Côte d’Ivoire / PND 2026-2030 : L'inquiétude de Ouattara
La table ronde des bailleurs de fonds, tenue les 8 et 9 juillet 2026 à Abidjan, a été un franc succès. Elle a permis de recueillir 80 milliards de dollars d'intention, au lieu de 20 milliards de dollars attendus (114.838,5 milliards de FCFA) pour le financement du Plan national de développement (PND, 2026-2030).
Si l'émergence en 2020 a été une illusion, la nouvelle feuille de route autour d'environ 800 projets devrait permettre de hisser la Côte d'Ivoire au rang des économies à revenu intermédiaire supérieur d'ici 2030.
En réalité, ces nouvelles appellations noient le poisson pour berner les populations. Ces discours traduisent les mêmes situations qu'ont vécu les pays africains jusqu'au milieu des années 1990 où l'on parlait de pays développés, de tiers monde et de quart monde.
La Côte d'Ivoire n'est donc pas sortie de l'auberge, malgré une dette de plus de 33 mille milliards de francs CFA, représentant plus de 57% du PIB et un service de la dette qui avoisine un peu plus de 30% du budget national.
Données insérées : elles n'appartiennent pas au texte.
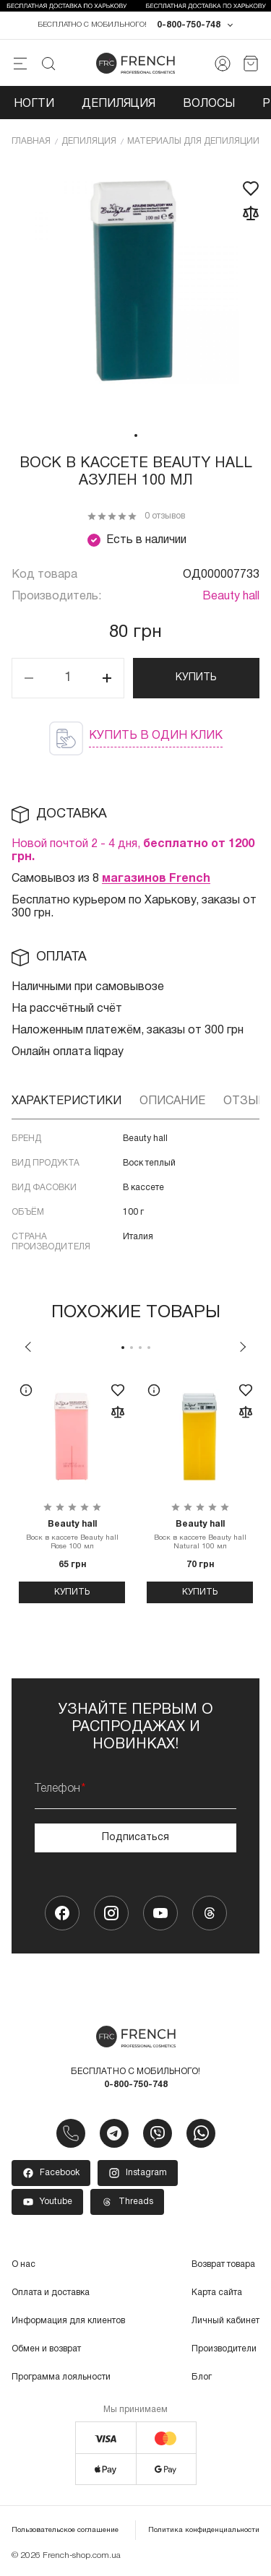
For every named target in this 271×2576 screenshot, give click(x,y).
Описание (172, 1101)
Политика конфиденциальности (203, 2530)
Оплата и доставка (51, 2293)
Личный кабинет (225, 2321)
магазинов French (156, 879)
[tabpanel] (135, 292)
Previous (28, 1347)
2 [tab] (131, 1347)
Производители (224, 2349)
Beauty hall (230, 596)
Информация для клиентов (68, 2321)
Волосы (209, 104)
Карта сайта (217, 2293)
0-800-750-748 (188, 25)
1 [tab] (135, 435)
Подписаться (135, 1837)
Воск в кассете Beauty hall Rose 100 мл (72, 1534)
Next (242, 1347)
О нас (23, 2264)
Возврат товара (223, 2264)
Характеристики (66, 1101)
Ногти (34, 104)
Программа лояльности (61, 2377)
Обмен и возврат (46, 2349)
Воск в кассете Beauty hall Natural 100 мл (200, 1534)
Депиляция (118, 104)
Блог (202, 2377)
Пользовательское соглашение (65, 2530)
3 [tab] (140, 1347)
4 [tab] (148, 1347)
Et quand Alassane Ouattara, qui a de moins en moins d'emprise sur un entourage vénal, déclare qu'il "faut transformer les engagements en des réalisations tangibles", il exprime une inquiétude.
En effet, le pays va se trouver au pied du mur. Il est si gangrené par des pratiques peu orthodoxes (corruption, instinct clanique, etc.), que ses capacités de gestion vont être mises à rude épreuve. La Côte d'Ivoire ne s'est pas particulièrement distinguée par des systèmes en rupture avec la vision à long terme, l'efficacité et la bonne gouvernance, avec les goudrons biodégradables et les nombreux dossiers de corruption et de détournement de fonds qui inondent le Pôle pénal économique et financier (PPEF) au point que le pays reste dans les griffes du GAFI.
Ainsi, le projet de valorisation de la baie de Cocody, d'un montant de 272 milliards de FCFA pour transformer 136 hectares de la lagune Ébrié en un pôle touristique, est tombé à l'eau. Les promesses électorales d'Alassane Ouattara de 100 milliards de francs CFA pour améliorer les conditions de vie des millions d'habitants des quartiers précaires d'Abidjan, ont vécu le temps d'une mouche éphémère.
Et au lieu du Projet d'aménagement des quartiers restructurés d'Abidjan (PAQRA, budget de 33 milliards de FCFA), ce sont les bulldozers qui ont rasé les quartiers visés (notamment Gesco et Koumassi Campement) et délogé des milliers d'habitants, rendant caduc le projet "Un Ivoirien, un toit", etc. Le PND, destiné à sauver le pays, se retrouve, à sa naissance, dans un sable mouvant.